Measuring Poverty’s Impact in the City
Powerful new data has been done. But some research was shut down.
Using Internal Revenue Service data, the economist Raj Chetty and his colleagues have developed an “opportunity index“ of the United States. Whether children enjoy upward mobility, they find, is heavily influenced by the neighborhood they grow up in.
Using Census Bureau and income tax data, they constructed a sample of 20.5 million Americans who were born between 1978-1983, making them in their mid-thirties in 2015. They mapped these individuals back to the Census tracts where they lived through age 23. Then, for each of the 70,000 tracts in America, Chetty and his colleagues estimated the individuals’ outcomes across a range of measures.
In the 1990s, the federal government funded an experiment, called “Moving to Opportunity,” in which families living in public housing were randomly selected to move to safer neighborhoods. These families’ outcomes were compared to those of a similar control group. At the end of the study, researchers concluded that test scores among the children didn’t rise and the families didn’t benefit financially.
Chetty’s reanalysis of the data from the earlier study, however, found that moving to a better neighborhood did have an effect. However, rather than improving outcomes for the family itself, outcomes improved for the families’ children. In addition, the improvement was greater the longer the children lived in the better neighborhood. Thus, the youngest children showed the greatest effect.
What does the Chetty data show about Milwaukee? The map below shows the average household income of children of low-income parents who grew up in Milwaukee neighborhoods and several close-in suburbs. The Census tracts are color-coded based on the average household income of adults who were children in each tract. As mid-30s adults, those who were children in the darkest red tracts had average yearly household income under $10,000; those from the darkest blue had an income exceeding $50,000.
The fact that children growing up poor in central Milwaukee have poor outcomes is consistent with other indicators. The next chart is taken from the 2009 Homicides and Nonfatal Shootings Data Report from the Milwaukee Homicide Commission. This is the commission’s earliest report. People born in 1983 would have turned 23 in 2006. Thus, they would have been close in age to the youngest subjects in the Chetty sample.
This map shows two measures: the percentage of adults 25 or older who are high school graduates and the location of homicides between 2007 and 2009. Tracts with an 80 percent or higher rate of high school graduation are shown in dark brown; in the lightest tracts, fewer than half of residents graduated from high school. The locations of homicides are indicated with crosses.

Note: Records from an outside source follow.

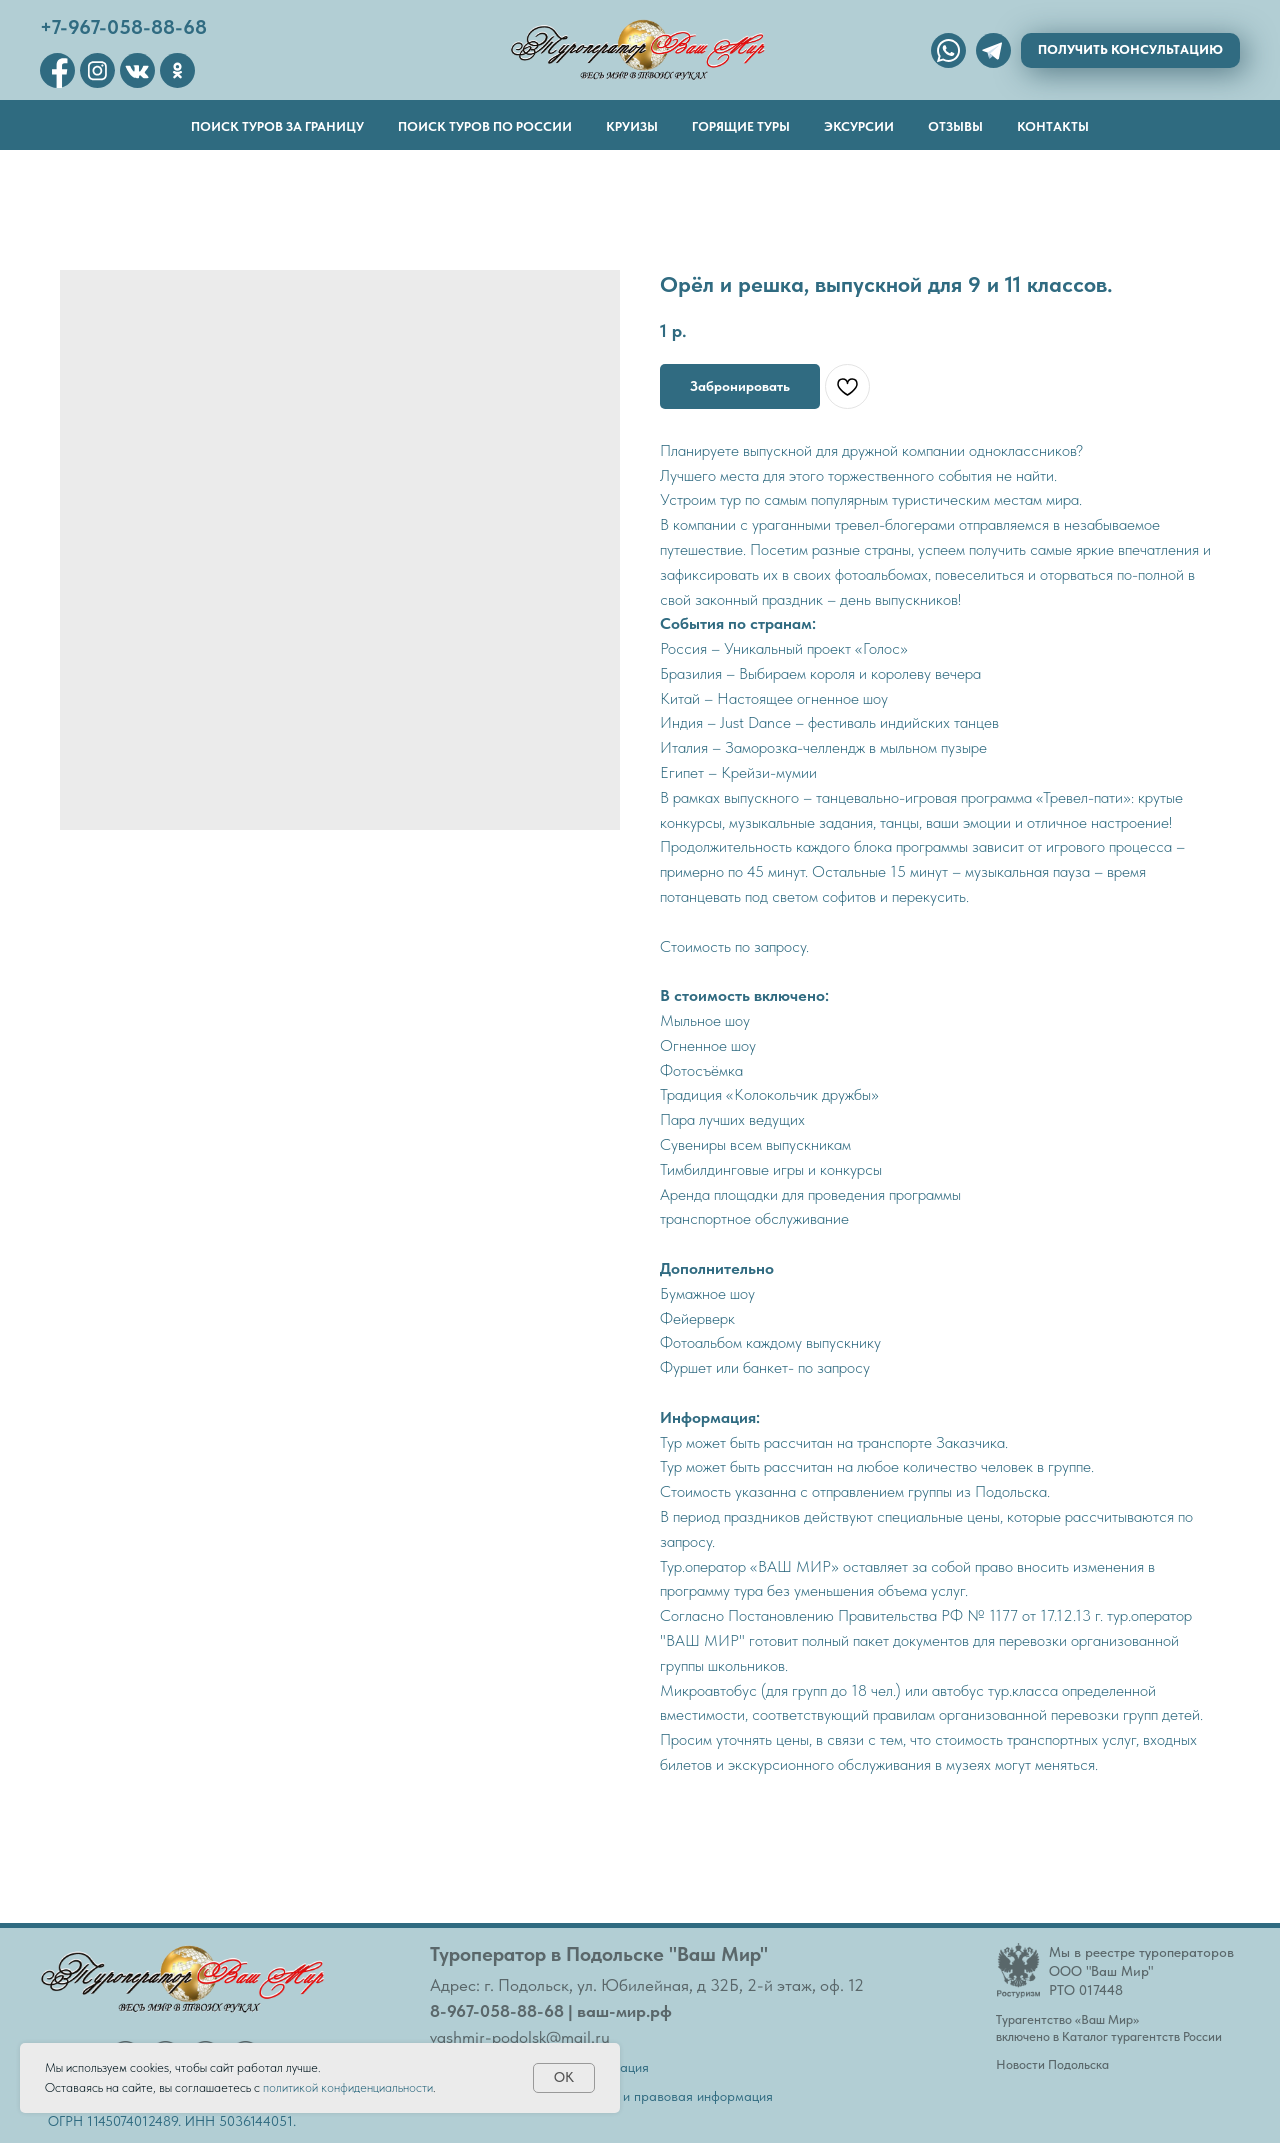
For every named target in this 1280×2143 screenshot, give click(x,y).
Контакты (1053, 126)
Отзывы (955, 126)
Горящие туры (741, 126)
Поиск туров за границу (277, 126)
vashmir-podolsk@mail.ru (520, 2037)
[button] (1130, 50)
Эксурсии (859, 126)
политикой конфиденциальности (348, 2087)
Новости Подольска (1052, 2064)
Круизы (632, 126)
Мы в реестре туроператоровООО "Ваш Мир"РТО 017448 (1141, 1971)
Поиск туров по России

The next chart, also taken from the 2009 homicide report, shows the hotspots for homicides. Again, Census tracts that Chetty found associated with poor mobility had concentrations of violent crime.
Milwaukee’s most vulnerable children are black boys. The next map shows the association between family income for black male adults and the various Milwaukee and suburban neighborhoods where they were children.
This map reflects the racial segregation the Milwaukee metropolitan area still suffers from. With two notable exceptions—Brown Deer and Glendale—the number of low-income black children fell below the minimum of 20 to be counted in most suburbs.
Whatever is causing the poor outcomes for black children in many of these neighborhoods has a stronger effect on boys than girls. Similar maps for boys have more red tracts and fewer blue ones than maps for girls.
The next map shows the result for Hispanic children. There much more variation of outcomes, perhaps reflecting both the greater geographical scatter, with pockets of Hispanic families dispersed about the region. Some adjacent tracts have very different outcomes.
The challenge in using the Chetty data, as with most data that appear to offer correlations, is sorting out cause and effect. For example, is there something about living in Brown Deer or Glendale that contributed to the success of those suburbs’ black children? Or does the ability of those children’s families to move to those suburbs reflect something about their families’ strength, a strength that was not reflected in their reported incomes?
According to an Atlantic magazine article, Charlotte, like Milwaukee a city with a low rate of upward mobility, has a number of programs aimed at testing what changes can strengthen its neighborhoods. Could Milwaukee do the same? There are some reasons for pessimism.
According to the Milwaukee Police Department, it offers the public data on crime at its Compass website. Yet its link to Compass generates an error.
Likewise, the Milwaukee Homicide Commission published annual and semi-annual reports over a period of years. Yet in 2016, these reports abruptly ceased. According to the Journal Sentinel database of Milwaukee homicides, after peaking in 2015, homicides declined. The scary thing is that no one seems to know why.
Children growing up in many of Milwaukee’s poor neighborhoods often suffer from the ongoing stress of shootings, evictions, and other traumatic events. A culture that encourages research into the causes of these is a crucial element in finding ways to reverse them. It would be good news if organizations aimed at turning around Milwaukee looked hard at what it would take to enhance the effectiveness of Milwaukee neighborhoods. But the apparent demise of the Milwaukee Homicide Commission and its Homicides and Nonfatal Shootings Data Report sends a negative signal about the city’s interest in data-driven solutions to urban poverty.